俳句を作るとき、季語は作品の要とも言えます。しかし、歳時記には主季語が主に解説されており、子季語については不明な点も。このページでは、初心者の方でも安心して俳句を詠めるように、子季語の意味も丁寧に説明しています。
「伊勢参」の季語
下の表では、一番上の「伊勢参」が主季語、その下に並んでいるものが子季語になります。
子季語は、主季語の関連語、という考えで大丈夫です。
伊勢参【いせまいり】 | 伊勢神宮に参拝すること。また、その人 |
伊勢参宮(いせさんぐう) | 伊勢神宮に参拝すること |
伊勢詣(いせまいり) | 伊勢神宮をお詣りすること |
伊勢講(いせこう) | 伊勢参宮を目的とした講のこと |
参宮講(さんぐうこう) | 伊勢講と同じ |
抜参(ぬけまいり) | 親や主人、村役人などに無断で家を抜け出し、伊勢神宮に参拝すること |
御蔭参(おかげまいり) | 伊勢信仰が広まり、間欠的におこった大群衆の伊勢参り。江戸時代に60周期で起こったとされる。 |
お蔭参(おかげまいり) | 御陰年に行なわれる伊勢参宮 |
季語の選び方、使い方のポイント
伊勢参について
伊勢参には、伊勢講、抜参、御蔭参など、様々な子季語が存在します。これらの季語は、江戸時代など、交通が不便で伊勢神宮への参拝が容易ではなかった時代に、人々が工夫を凝らして参拝を行っていた様子を表しています。

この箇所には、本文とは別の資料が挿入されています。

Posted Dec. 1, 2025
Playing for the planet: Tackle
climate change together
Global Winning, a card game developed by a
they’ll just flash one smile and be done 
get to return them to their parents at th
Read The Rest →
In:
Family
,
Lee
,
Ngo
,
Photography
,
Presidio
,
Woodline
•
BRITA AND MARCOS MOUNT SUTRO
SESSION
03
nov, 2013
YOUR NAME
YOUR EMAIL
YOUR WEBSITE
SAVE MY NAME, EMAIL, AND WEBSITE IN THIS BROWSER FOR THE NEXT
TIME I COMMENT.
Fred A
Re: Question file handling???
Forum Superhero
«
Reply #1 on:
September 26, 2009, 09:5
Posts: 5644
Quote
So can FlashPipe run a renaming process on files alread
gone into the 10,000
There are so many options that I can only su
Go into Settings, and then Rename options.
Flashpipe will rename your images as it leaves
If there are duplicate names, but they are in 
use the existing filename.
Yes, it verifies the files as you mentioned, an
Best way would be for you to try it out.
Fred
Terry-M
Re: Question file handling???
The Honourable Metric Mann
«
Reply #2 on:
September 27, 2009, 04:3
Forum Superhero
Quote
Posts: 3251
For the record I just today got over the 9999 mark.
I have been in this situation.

- 伊勢講: 複数人で費用を出し合い、代表者が伊勢神宮へ参拝する共同の組織のことです。
- 抜参: 主人の許可を得ずに、若者などがこっそり伊勢神宮へ参拝することです。
- 御蔭参: 60年に一度の「お蔭年」に、大勢の人々が伊勢神宮へ参拝することです。

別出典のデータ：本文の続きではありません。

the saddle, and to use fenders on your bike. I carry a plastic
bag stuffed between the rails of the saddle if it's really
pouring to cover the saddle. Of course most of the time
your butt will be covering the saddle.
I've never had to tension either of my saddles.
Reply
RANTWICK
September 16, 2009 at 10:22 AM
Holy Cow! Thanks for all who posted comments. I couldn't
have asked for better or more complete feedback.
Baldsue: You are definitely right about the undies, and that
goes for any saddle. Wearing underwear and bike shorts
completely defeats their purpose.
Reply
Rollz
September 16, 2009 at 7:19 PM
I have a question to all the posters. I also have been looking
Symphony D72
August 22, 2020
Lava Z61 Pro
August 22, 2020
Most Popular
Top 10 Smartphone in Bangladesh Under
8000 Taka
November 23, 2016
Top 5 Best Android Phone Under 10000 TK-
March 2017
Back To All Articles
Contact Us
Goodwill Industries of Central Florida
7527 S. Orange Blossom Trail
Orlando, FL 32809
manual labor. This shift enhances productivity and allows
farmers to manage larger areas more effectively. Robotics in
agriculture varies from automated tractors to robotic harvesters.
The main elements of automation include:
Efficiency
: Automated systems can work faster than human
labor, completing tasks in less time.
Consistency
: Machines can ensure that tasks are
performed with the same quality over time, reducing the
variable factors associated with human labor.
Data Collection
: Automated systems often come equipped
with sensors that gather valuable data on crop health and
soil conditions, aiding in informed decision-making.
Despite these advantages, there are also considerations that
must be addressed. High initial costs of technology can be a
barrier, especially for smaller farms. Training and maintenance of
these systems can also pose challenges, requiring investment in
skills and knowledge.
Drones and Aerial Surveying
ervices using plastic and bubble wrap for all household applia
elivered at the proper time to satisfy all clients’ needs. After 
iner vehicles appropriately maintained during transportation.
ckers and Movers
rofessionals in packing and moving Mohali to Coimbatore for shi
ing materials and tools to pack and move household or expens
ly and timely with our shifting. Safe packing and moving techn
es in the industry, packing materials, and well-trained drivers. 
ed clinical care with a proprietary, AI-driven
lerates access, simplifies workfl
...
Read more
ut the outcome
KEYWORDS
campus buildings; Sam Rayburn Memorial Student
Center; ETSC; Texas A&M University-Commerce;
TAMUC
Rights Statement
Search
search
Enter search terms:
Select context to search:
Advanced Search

これらの季語は、現代の私たちにとっては馴染みの薄いものかもしれません。歳時記によっては、これらの言葉の意味が詳しく解説されていない場合もあります。しかし、過去の俳句作品の中には、これらの季語を用いて、当時の社会状況や人々の信仰心を表現したものも多く見られます。
現代においては、交通が発達し、誰でも気軽に伊勢神宮へ参拝できるようになりました。そのため、これらの季語を使う機会は少なくなっているかもしれません。しかし、過去の俳句作品を鑑賞したり、俳句を作る上で、これらの季語を知っていることは、より深い理解につながると考えられます。

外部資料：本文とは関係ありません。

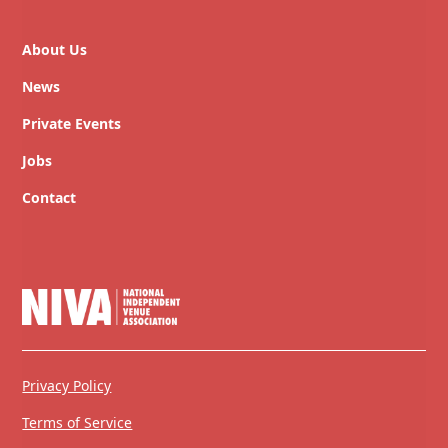
About Us
News
Private Events
Jobs
Contact
Privacy Policy
Terms of Service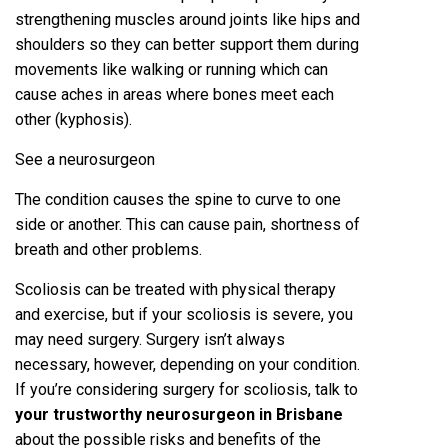
strengthening muscles around joints like hips and
shoulders so they can better support them during
movements like walking or running which can
cause aches in areas where bones meet each
other (kyphosis).
See a neurosurgeon
The condition causes the spine to curve to one
side or another. This can cause pain, shortness of
breath and other problems.
Scoliosis can be treated with physical therapy
and exercise, but if your scoliosis is severe, you
may need surgery. Surgery isn’t always
necessary, however, depending on your condition.
If you’re considering surgery for scoliosis, talk to
your trustworthy neurosurgeon in Brisbane
about the possible risks and benefits of the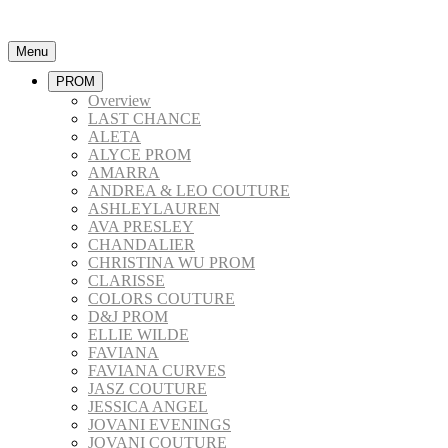
Menu
PROM
Overview
LAST CHANCE
ALETA
ALYCE PROM
AMARRA
ANDREA & LEO COUTURE
ASHLEYLAUREN
AVA PRESLEY
CHANDALIER
CHRISTINA WU PROM
CLARISSE
COLORS COUTURE
D&J PROM
ELLIE WILDE
FAVIANA
FAVIANA CURVES
JASZ COUTURE
JESSICA ANGEL
JOVANI EVENINGS
JOVANI COUTURE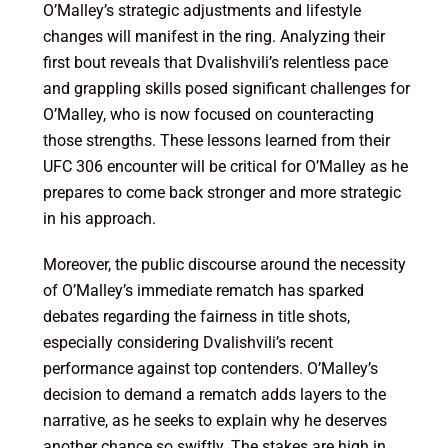
O’Malley’s strategic adjustments and lifestyle
changes will manifest in the ring. Analyzing their
first bout reveals that Dvalishvili’s relentless pace
and grappling skills posed significant challenges for
O’Malley, who is now focused on counteracting
those strengths. These lessons learned from their
UFC 306 encounter will be critical for O’Malley as he
prepares to come back stronger and more strategic
in his approach.
Moreover, the public discourse around the necessity
of O’Malley’s immediate rematch has sparked
debates regarding the fairness in title shots,
especially considering Dvalishvili’s recent
performance against top contenders. O’Malley’s
decision to demand a rematch adds layers to the
narrative, as he seeks to explain why he deserves
another chance so swiftly. The stakes are high in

これらの季語は、単なる言葉ではなく、当時の社会や文化を映し出す鏡のようなものです。過去の作品を紐解く鍵として、これらの季語を大切に守り伝えていくことが重要です。
関連する俳句
父母ありし日の美しき伊勢参り 冨松寛子
落花踏み鳥の声浴び伊勢参り 中山静枝
伊勢参を使った俳句にはこのようなものがあります。俳句作りの参考になさってください。